Page:Revue des Deux Mondes - 1884 - tome 64.djvu/884

Le texte de cette page a été corrigé et est conforme au fac-similé.

Et nous voilà errant à la file dans les petits sentiers de sable bordés de haies très vertes ou de barrières en bambous. Ça et là, des toitures basses, éparpillées parmi des arbustes en fleurs, et de tout petits arékiers aux palmes irisées ressemblant à des bouquets de plumes d’autruche au bout de hampes de roseau. Une végétation maniérée et pas de grands arbres.
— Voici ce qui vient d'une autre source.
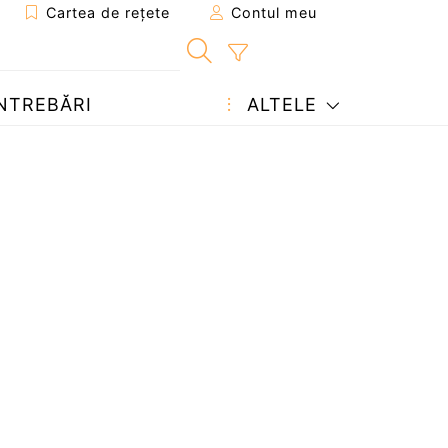
Cartea de rețete
Contul meu
NTREBĂRI
ALTELE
Autant de pagodes que de maisons. (Les matelots disent : des chapelles à messe noire). Vieilles pagodes lilliputiennes où cinq ou six personnes auraient peine à tenir avec tous les magots qui sont dedans. Pour les orner, il semble qu’on ait autrefois figé dessus des rêves d’enfer ; des hideurs et des épouvantes de toutes sortes sont peintes, gravées, sculptées sur les toits et les murailles : guirlandes de crabes et de scorpions ; enchevêtremens de vers annelés qui semblent mous comme des larves ; longues chenilles griffues roulant des yeux féroces et ayant des cornes ; petits monstres moitié chiens, moitié diables, riant tous du même rictus intraduisible. Les soleils dévorans, les brumes salées de la mer, les grands souffles destructeurs des typhons, ont eu beau effriter toutes ces choses, les craqueler, les disjoindre, elles ont conservé, sous la poudre grise des siècles, un air de vie intense ; elles se dressent, se cambrent, se hérissent, et regardent en louchant du côté de l’entrée, comme prêtes à sauter, dans un paroxysme de fureur, sur qui oserait venir.

Alentour, de vieux jardinets de sable, où des plantes étranges se pâment de chaleur et de lumière ; des enclos vides, que gardent d’autres indéfinissables bêtes grimaçant la mort. Et toujours de ces écrans de pierre posés debout au bord des chemins, festonnés bizarrement et couverts de diableries à faire frémir.

À l’intérieur de ces pagodes, c’est la vieillesse décrépite ; la poussière, le salpêtre rongeant les idoles et les inscriptions de nacre des murs. Dans le sanctuaire sombre brûle une petite lampe veilleuse, éclairant mal des régimens de monstres aux barbes mangées par les vers. On sent une odeur d’encens, de moisissure de caverne, et au fond, sur l’autel, dans la demi-obscurité, Bouddha, ventru, obscène, éclate de rire et de bien-être entre des hérons symboliques et des tortues.

Nous entrons dans les maisons qui se présentent pour regarder ce qui s’y passe.

Les habitans sont dehors, au marché probablement. Nous ne rencontrons guère que des vieillards ou des petits enfans, qui se cachent, laissant tout ouvert derrière eux ; ou seulement des chiens maigres, qui nous flairent et puis s’en vont la queue basse en hurlant la peur.